# Computing global monodromy of branched covering of Riemann sphere

Given an irreducible polynomial $$F(X,Y)\in\mathbb{C}[X,Y]$$, there is an associated Riemann surface $$S$$ obtained from the zero set of $$F$$. Projection onto the second coordinate gives a map $$\pi:S\to \widehat{\mathbb{C}}$$ from $$S$$ to the Riemann sphere which is a branched covering, say of degree $$d$$. This map is ramified at points $$P=(x,y)$$ for which $$y$$ is a repeated root of $$F(x,Y)$$. As discussed in Computing the monodromy for a cover of the Riemann sphere (and Puiseux expansions), it is possible to compute the local monodromy of the covering about such a point using Puiseux series. Specifically, we can determine the cycle type of the monodromy around $$P$$; and this is a complete description of the monodromy locally, since labelling of the sheets in a neighborhood of $$P$$ is arbitrary.

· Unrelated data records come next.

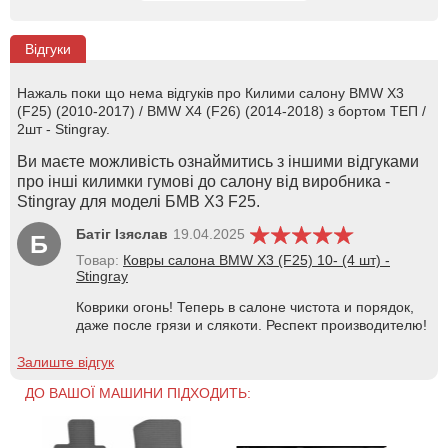
Відгуки
Нажаль поки що нема відгуків про Килими салону BMW X3
(F25) (2010-2017) / BMW X4 (F26) (2014-2018) з бортом ТЕП /
2шт - Stingray.
Ви маєте можливість ознаймитись з іншими відгуками
про інші килимки гумові до салону від виробника -
Stingray для моделі БМВ Х3 F25.
Батіг Ізяслав
19.04.2025
Б
Товар:
Ковры салона BMW X3 (F25) 10- (4 шт) -
Stingray
Коврики огонь! Теперь в салоне чистота и порядок,
даже после грязи и слякоти. Респект производителю!
Залиште відгук
ДО ВАШОЇ МАШИНИ ПІДХОДИТЬ:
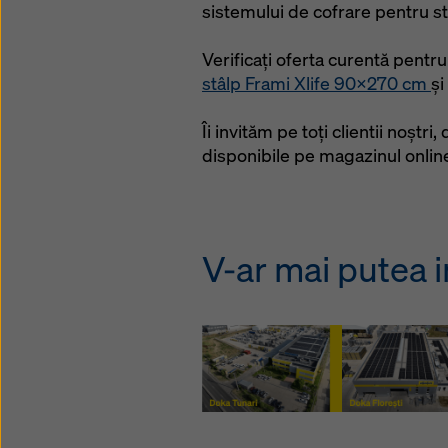
sistemului de cofrare pentru st
Verificați oferta curentă pentr
stâlp Frami Xlife 90x270 cm
și
Îi invităm pe toți clientii noștri,
disponibile pe magazinul onlin
V-ar mai putea i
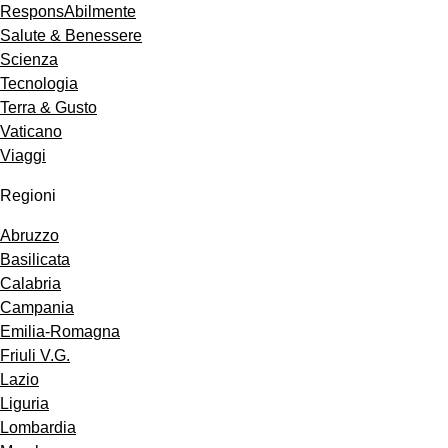
ResponsAbilmente
Salute & Benessere
Scienza
Tecnologia
Terra & Gusto
Vaticano
Viaggi
Regioni
Abruzzo
Basilicata
Calabria
Campania
Emilia-Romagna
Friuli V.G.
Lazio
Liguria
Lombardia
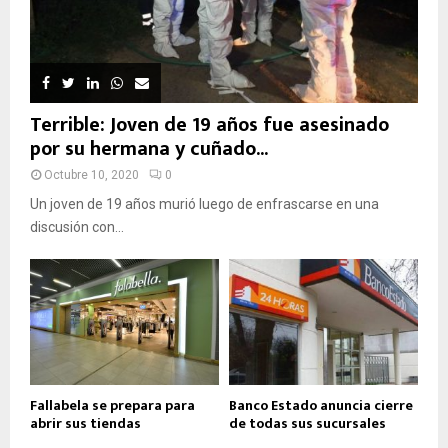
Terrible: Joven de 19 años fue asesinado
por su hermana y cuñado...
Octubre 10, 2020
0
Un joven de 19 años murió luego de enfrascarse en una
discusión con...
Fallabela se prepara para
Banco Estado anuncia cierre
abrir sus tiendas
de todas sus sucursales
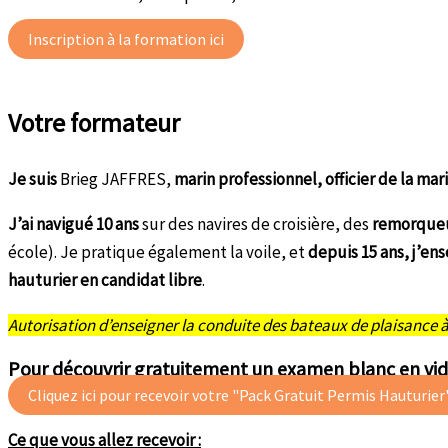
Inscription à la formation ici
Votre formateur
Je suis
Brieg JAFFRES,
marin professionnel, officier de la m
J’ai navigué
10 ans
sur des navires de croisière, des
remorqueu
école). Je pratique également la voile, et
depuis 15 ans, j’en
hauturier en candidat libre
.
Autorisation d’enseigner la conduite des bateaux de plaisance 
Pour découvrir gratuitement un examen blanc en vid
Cliquez ici pour recevoir votre "Pack Gratuit Permis Hauturier
Ce que vous allez recevoir :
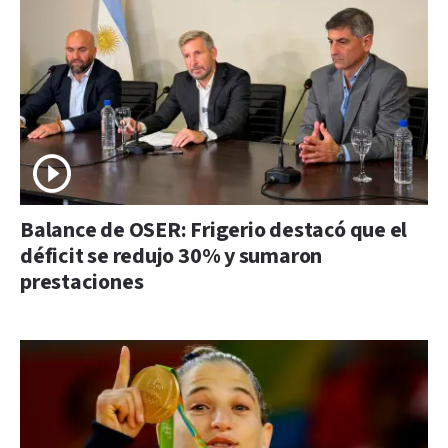
Balance de OSER: Frigerio destacó que el
déficit se redujo 30% y sumaron
prestaciones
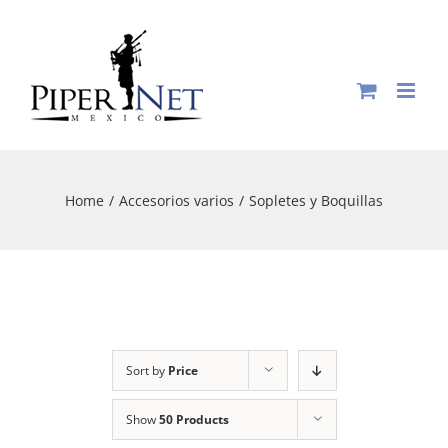
Skip
to
content
Home
/
Accesorios varios
/
Sopletes y Boquillas
Sort by
Price
Show
50 Products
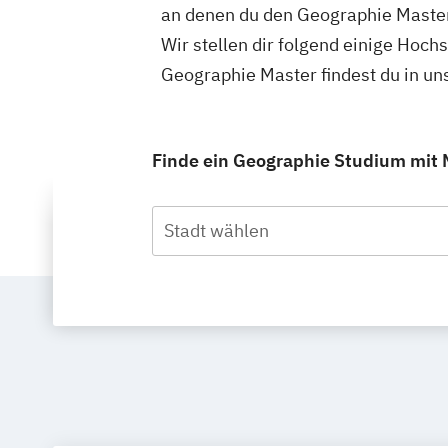
an denen du den Geographie Master
Wir stellen dir folgend einige Hoch
Geographie Master findest du in u
Finde ein Geographie Studium mit M
Stadt wählen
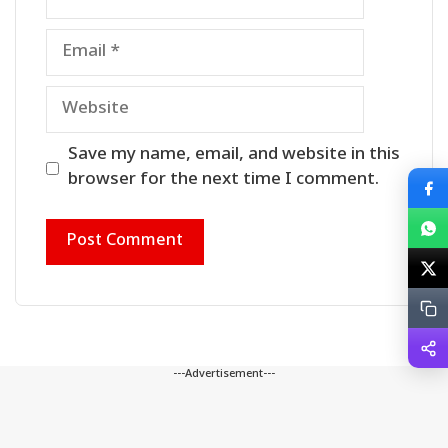
Email
Website
Save my name, email, and website in this
browser for the next time I comment.
---Advertisement---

However, to compute a global representation of the monodromy, we need to keep better track of the sheets. If $$P_1,...,P_k$$ are the ramification points, and $$\sigma_1,...\sigma_k$$ the monodromy permutations about each, it's not enough to know the cycle types of each $$\sigma_i$$ considered as an element of the symmetric group $$S_d$$. The two questions determine the interactions between the $$\sigma_i$$ for specific coverings The monodromy representation of the projection map from a Fermat Curve, Calculating monodromy, but answers to both use particular features of the covering. Is there a general technique?